Open amyjko opened 4 months ago

amyjko commented 4 months ago

What's the problem?

Many Wordplay examples need text content or data to be interesting -- a hollow algorithm shell without interesting content tends not to inspire. The internet can be a source of this, but that can require challenging data wrangling. And there are benefits to generating data or content that is unique to a project.

What's the design idea?

Use generative AI approaches to synthesis data and content for programs, both for testing and for creative purposes. There are many open research questions to make this possible:

Who benefits?

Anyone creating Wordplay projects centered around data and content.

Design specification

(This section should be included after a design proposal is ready and approved, and the buildable tag is added. This text can remain until then. Designers should add their proposal here, not in a comment).
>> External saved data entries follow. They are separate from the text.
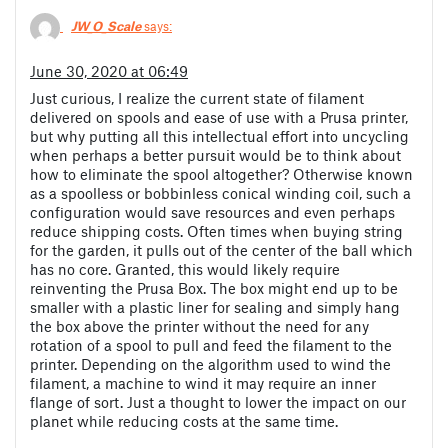
JW_O_Scale
says:
June 30, 2020 at 06:49
Just curious, I realize the current state of filament
delivered on spools and ease of use with a Prusa printer,
but why putting all this intellectual effort into uncycling
when perhaps a better pursuit would be to think about
how to eliminate the spool altogether? Otherwise known
as a spoolless or bobbinless conical winding coil, such a
configuration would save resources and even perhaps
reduce shipping costs. Often times when buying string
for the garden, it pulls out of the center of the ball which
has no core. Granted, this would likely require
reinventing the Prusa Box. The box might end up to be
smaller with a plastic liner for sealing and simply hang
the box above the printer without the need for any
rotation of a spool to pull and feed the filament to the
printer. Depending on the algorithm used to wind the
filament, a machine to wind it may require an inner
flange of sort. Just a thought to lower the impact on our
planet while reducing costs at the same time.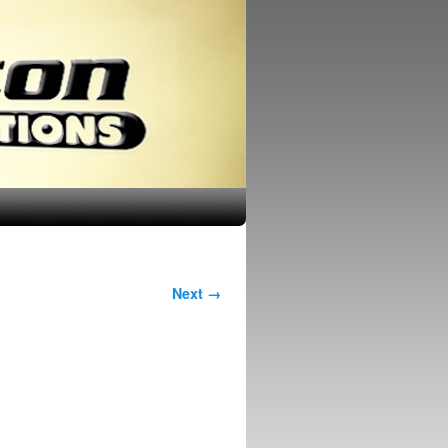
Next →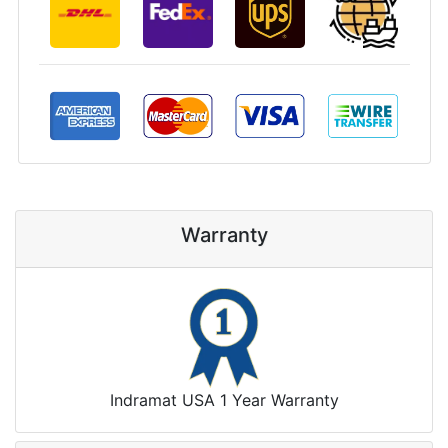
Warranty
Indramat USA 1 Year Warranty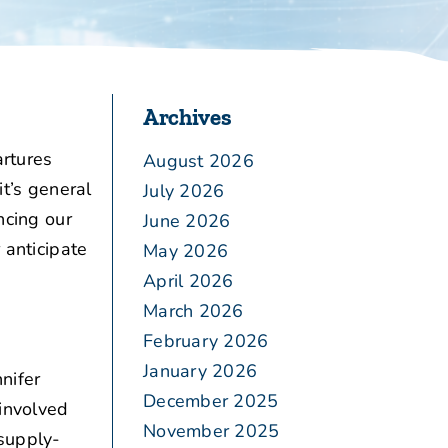
Archives
rtures
August 2026
it’s general
July 2026
ncing our
June 2026
 anticipate
May 2026
April 2026
March 2026
February 2026
January 2026
nifer
December 2025
involved
November 2025
 supply-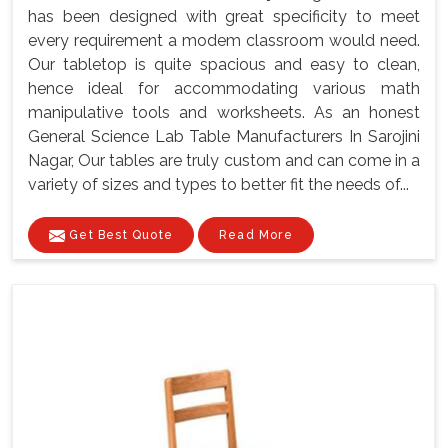
has been designed with great specificity to meet
every requirement a modem classroom would need.
Our tabletop is quite spacious and easy to clean,
hence ideal for accommodating various math
manipulative tools and worksheets. As an honest
General Science Lab Table Manufacturers In Sarojini
Nagar, Our tables are truly custom and can come in a
variety of sizes and types to better fit the needs of...
Get Best Quote
Read More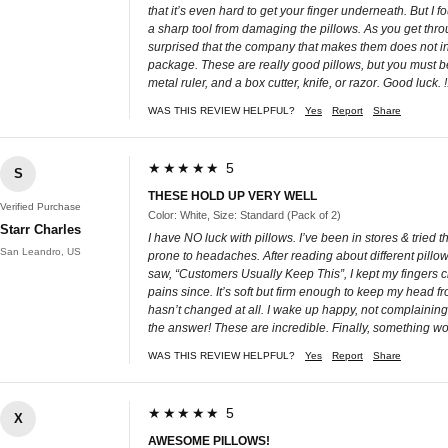
that it’s even hard to get your finger underneath. But I f
a sharp tool from damaging the pillows. As you get throu
surprised that the company that makes them does not ins
package. These are really good pillows, but you must be
metal ruler, and a box cutter, knife, or razor. Good luck. !
WAS THIS REVIEW HELPFUL?
Yes
Report
Share
★★★★★ 5
S
THESE HOLD UP VERY WELL
Verified Purchase
Color: White, Size: Standard (Pack of 2)
Starr Charles
I have NO luck with pillows. I’ve been in stores & tried
San Leandro, US
prone to headaches. After reading about different pillow
saw, “Customers Usually Keep This”, I kept my fingers cr
pains since. It’s soft but firm enough to keep my head
hasn’t changed at all. I wake up happy, not complaining
the answer! These are incredible. Finally, something wo
WAS THIS REVIEW HELPFUL?
Yes
Report
Share
★★★★★ 5
X
AWESOME PILLOWS!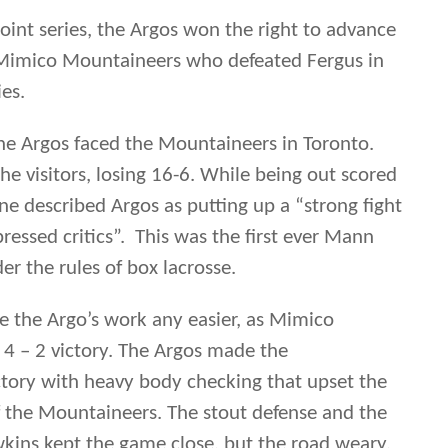
essed critics”. This was the first ever Mann
 the rules of box lacrosse.
 the Argo’s work any easier, as Mimico
4 – 2 victory. The Argos made the
tory with heavy body checking that upset the
 the Mountaineers. The stout defense and the
wkins kept the game close, but the road weary,
Benson had to go back to Winnipeg to continue
 muster enough offense to push the series to the
ut burst of two goals gave the Argos a short
ries two games straight, the play of the
ght praise from the lacrosse savvy lacrosse fans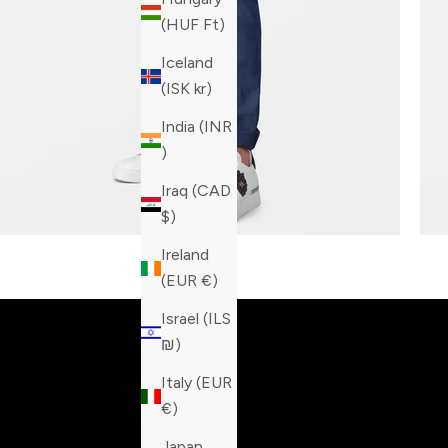
(HUF Ft)
Iceland
(ISK kr)
India (INR
₹)
Iraq (CAD
$)
Ireland
Built fo
(EUR €)
Israel (ILS
₪)
Italy (EUR
€)
Japan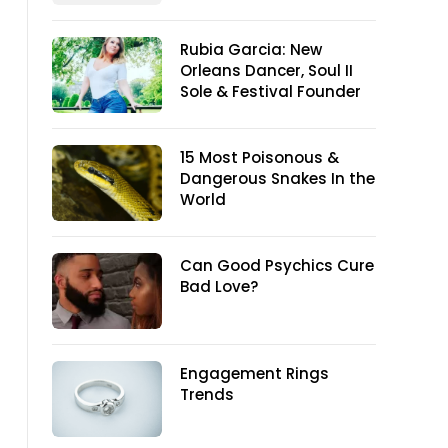
Rubia Garcia: New
Orleans Dancer, Soul II
Sole & Festival Founder
15 Most Poisonous &
Dangerous Snakes In the
World
Can Good Psychics Cure
Bad Love?
Engagement Rings
Trends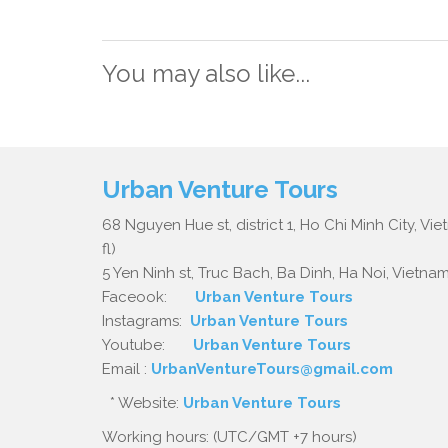
You may also like...
Urban Venture Tours
68 Nguyen Hue st, district 1, Ho Chi Minh City, Vi
fl)
5 Yen Ninh st, Truc Bach, Ba Dinh, Ha Noi, Vietnam.
Faceook:
Urban Venture Tours
Instagrams:
Urban Venture Tours
Youtube:
Urban Venture Tours
Email :
UrbanVentureTours@gmail.com
* Website:
Urban Venture Tours
Working hours: (UTC/GMT +7 hours)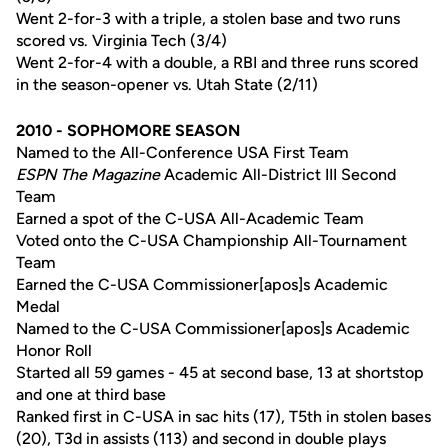
Went 2-for-3 with a triple, a stolen base and two runs
scored vs. Virginia Tech (3/4)
Went 2-for-4 with a double, a RBI and three runs scored
in the season-opener vs. Utah State (2/11)
2010 - SOPHOMORE SEASON
Named to the All-Conference USA First Team
ESPN The Magazine
Academic All-District III Second
Team
Earned a spot of the C-USA All-Academic Team
Voted onto the C-USA Championship All-Tournament
Team
Earned the C-USA Commissioner[apos]s Academic
Medal
Named to the C-USA Commissioner[apos]s Academic
Honor Roll
Started all 59 games - 45 at second base, 13 at shortstop
and one at third base
Ranked first in C-USA in sac hits (17), T5th in stolen bases
(20), T3d in assists (113) and second in double plays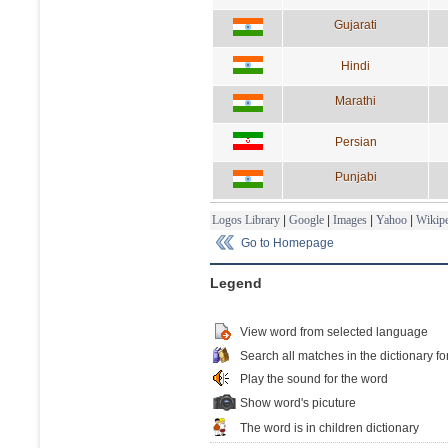
Gujarati
Hindi
Marathi
Persian
Punjabi
Logos Library
|
Google
|
Images
|
Yahoo
|
Wikipe
Go to Homepage
Legend
View word from selected language
Search all matches in the dictionary fo
Play the sound for the word
Show word's picuture
The word is in children dictionary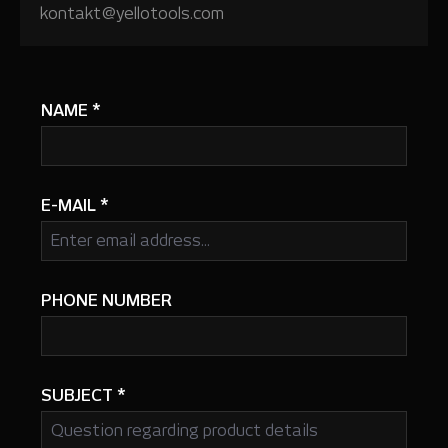
kontakt@yellotools.com
NAME
*
E-MAIL
*
PHONE NUMBER
SUBJECT
*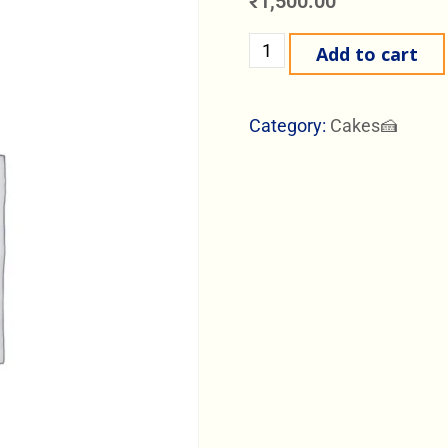
₹
1,500.00
Add to cart
Category:
Cakes🍰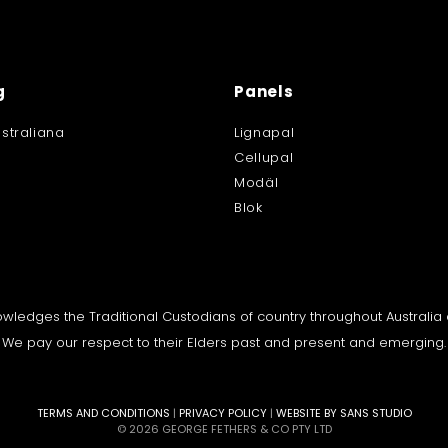
g
Panels
straliana
Lignapal
Cellupal
Modäl
Blok
knowledges the Traditional Custodians of country throughout Australi
We pay our respect to their Elders past and present and emerging.
TERMS AND CONDITIONS
|
PRIVACY POLICY
|
WEBSITE BY SANS STUDIO
© 2026 GEORGE FETHERS & CO PTY LTD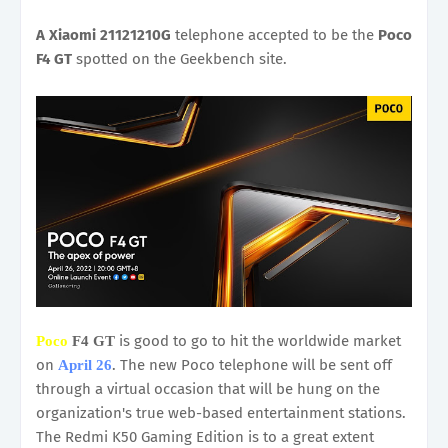
A Xiaomi 21121210G
telephone accepted to be the
Poco
F4 GT
spotted on the Geekbench site.
is good to go to hit the worldwide market
Poco
F4 GT
on
. The new Poco telephone will be sent off
April 26
through a virtual occasion that will be hung on the
organization's true web-based entertainment stations.
The Redmi K50 Gaming Edition is to a great extent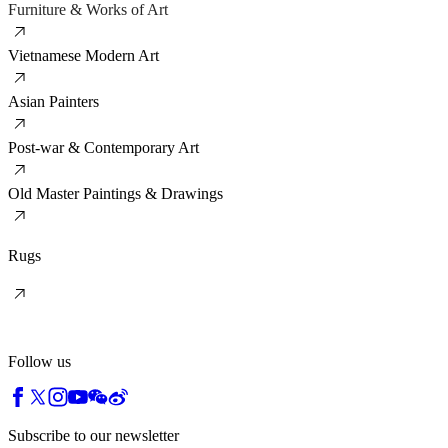
Furniture & Works of Art
Vietnamese Modern Art
Asian Painters
Post-war & Contemporary Art
Old Master Paintings & Drawings
Rugs
Follow us
Subscribe to our newsletter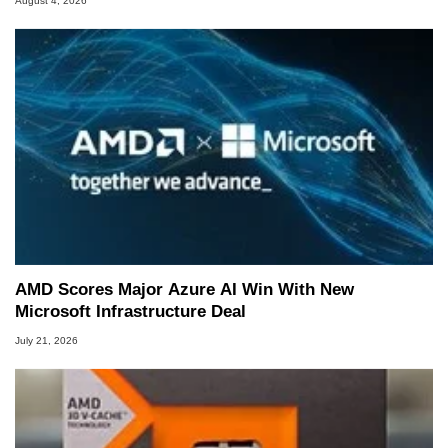
August 4, 2026
AMD Scores Major Azure AI Win With New
Microsoft Infrastructure Deal
July 21, 2026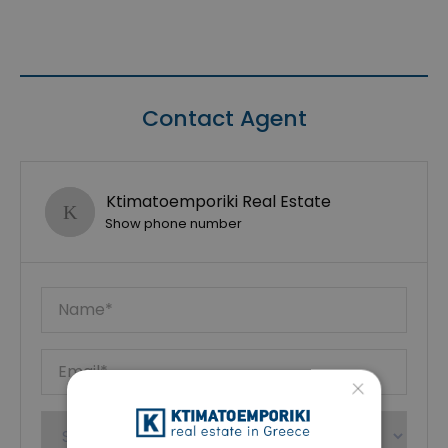
Contact Agent
Ktimatoemporiki Real Estate
Show phone number
×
sanambk commented 1 month ago

Forgot to assign previously, but conducted rudimentary research on this issue, specifically "What is the difference between generating data and text?". I will paste my research below, but will not be continuing this issue for the summer quarter.

https://www.geeksforgeeks.org/difference-between-data-mining-and-text-mining/ https://www.cms-connected.com/News-Archive/March-2019/What%E2%80%99s-the-Difference-Between-Data-and-Text-Mining#:~:text=While%20data%20mining%20handles%20structured,as%20in%20social%20media%20feeds.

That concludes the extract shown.